- [Task to carry out]:
Copy down the listing below exactly. Do not include pictures.

- [Provided entries]:

————

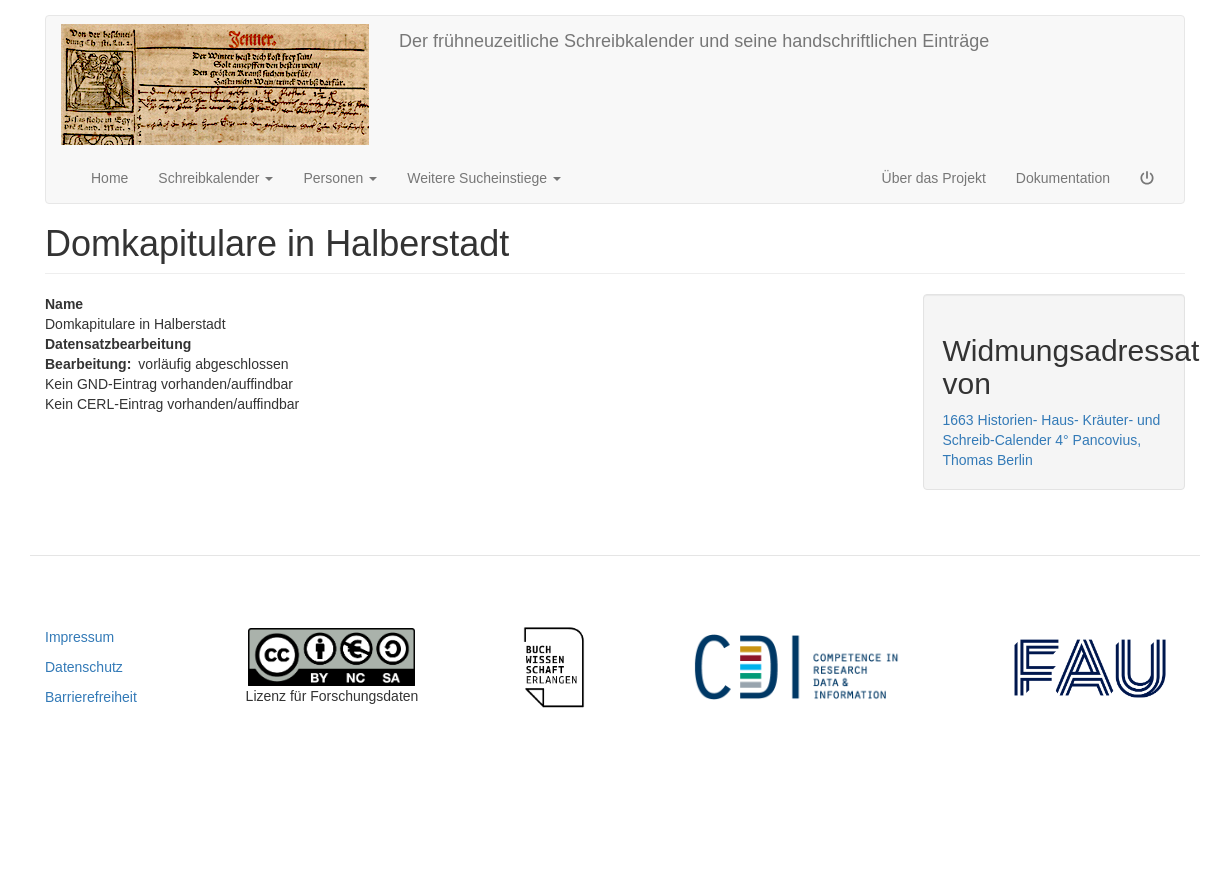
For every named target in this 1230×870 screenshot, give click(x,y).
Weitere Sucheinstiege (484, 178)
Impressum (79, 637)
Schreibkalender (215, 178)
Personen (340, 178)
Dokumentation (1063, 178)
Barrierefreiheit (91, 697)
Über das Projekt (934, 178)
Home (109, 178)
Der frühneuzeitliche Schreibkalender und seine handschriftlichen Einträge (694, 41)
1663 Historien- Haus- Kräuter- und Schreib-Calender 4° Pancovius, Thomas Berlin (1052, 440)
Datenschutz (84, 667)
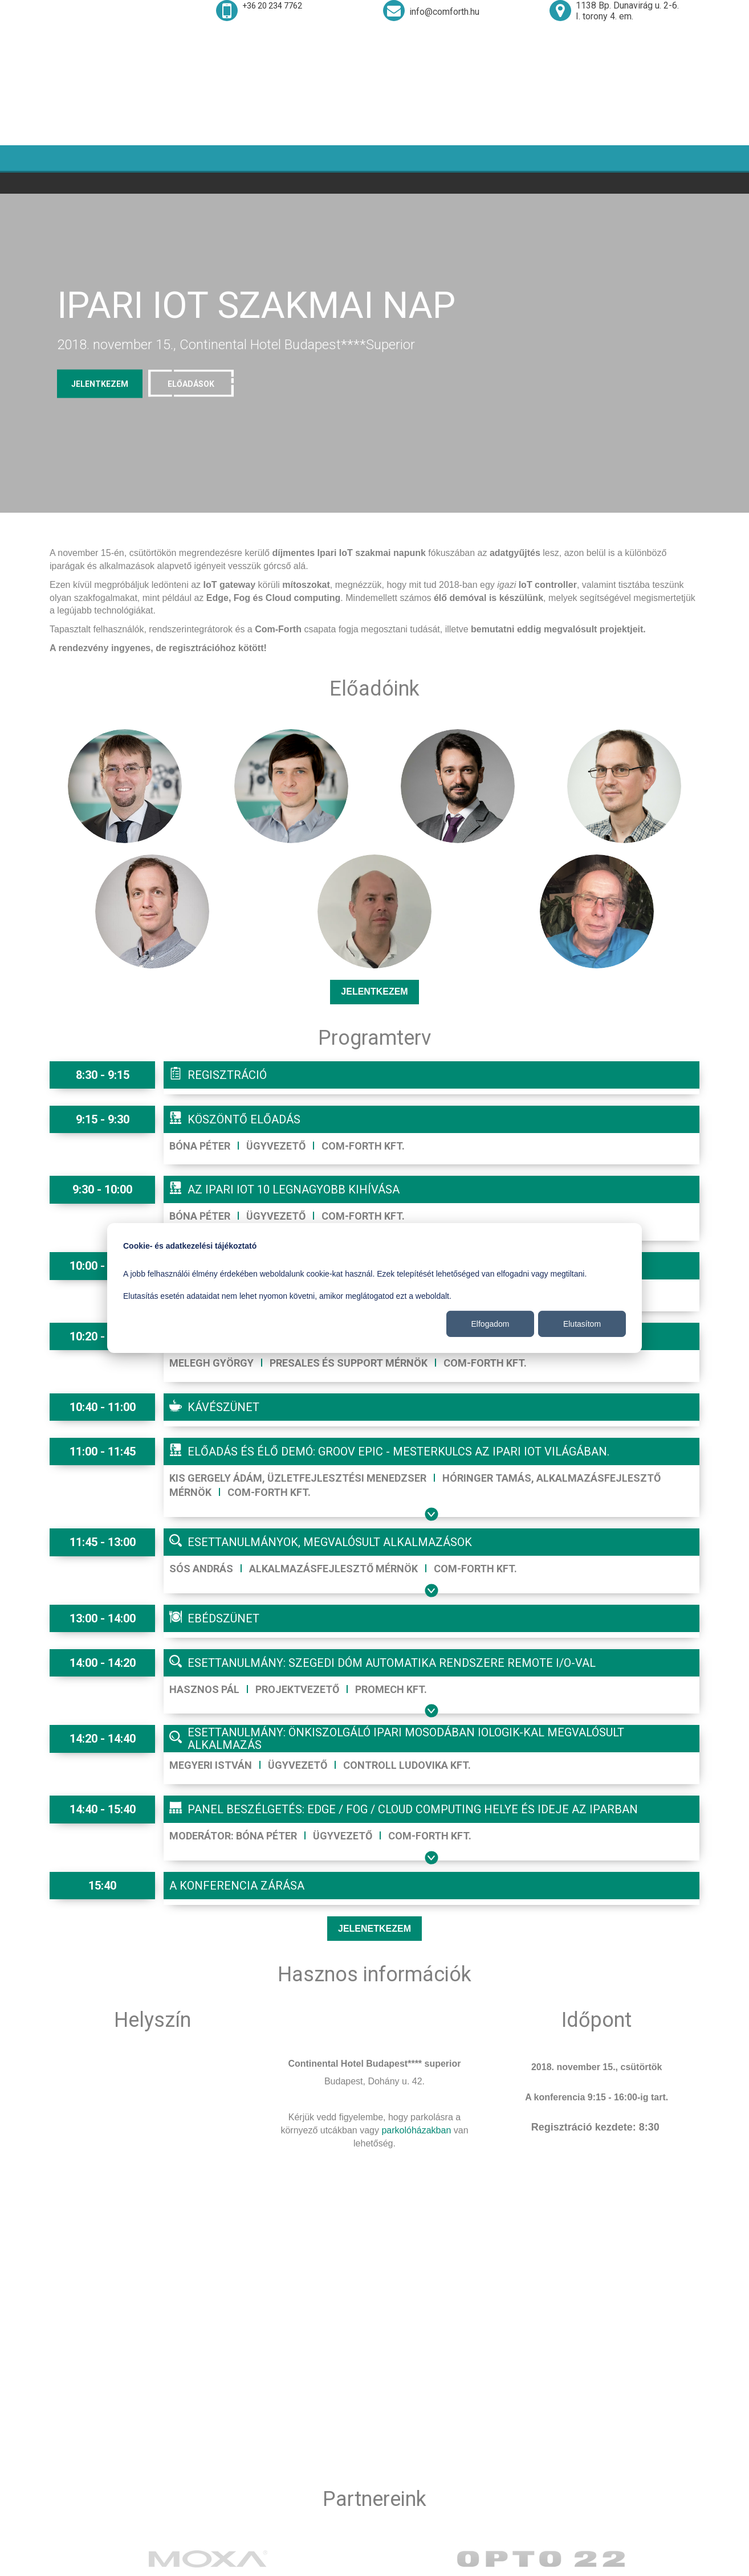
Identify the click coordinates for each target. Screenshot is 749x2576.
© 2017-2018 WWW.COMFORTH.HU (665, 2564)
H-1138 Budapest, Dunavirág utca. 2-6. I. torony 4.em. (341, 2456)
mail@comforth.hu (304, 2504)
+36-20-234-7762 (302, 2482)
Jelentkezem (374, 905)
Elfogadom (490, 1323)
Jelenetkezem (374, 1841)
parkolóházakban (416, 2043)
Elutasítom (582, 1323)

————

- [Solution to this problem]:
For every named target in this 1230×870 screenshot, give click(x,y).
Weitere Sucheinstiege (484, 178)
Impressum (79, 637)
Schreibkalender (215, 178)
Personen (340, 178)
Dokumentation (1063, 178)
Barrierefreiheit (91, 697)
Über das Projekt (934, 178)
Home (109, 178)
Der frühneuzeitliche Schreibkalender und seine handschriftlichen Einträge (694, 41)
1663 Historien- Haus- Kräuter- und Schreib-Calender 4° Pancovius, Thomas Berlin (1052, 440)
Datenschutz (84, 667)
Identify the click coordinates for each target. Screenshot is 749x2576.
© 2017-2018 WWW.COMFORTH.HU (665, 2564)
H-1138 Budapest, Dunavirág utca. 2-6. I. torony 4.em. (341, 2456)
mail@comforth.hu (304, 2504)
+36-20-234-7762 (302, 2482)
Jelentkezem (374, 905)
Elfogadom (490, 1323)
Jelenetkezem (374, 1841)
parkolóházakban (416, 2043)
Elutasítom (582, 1323)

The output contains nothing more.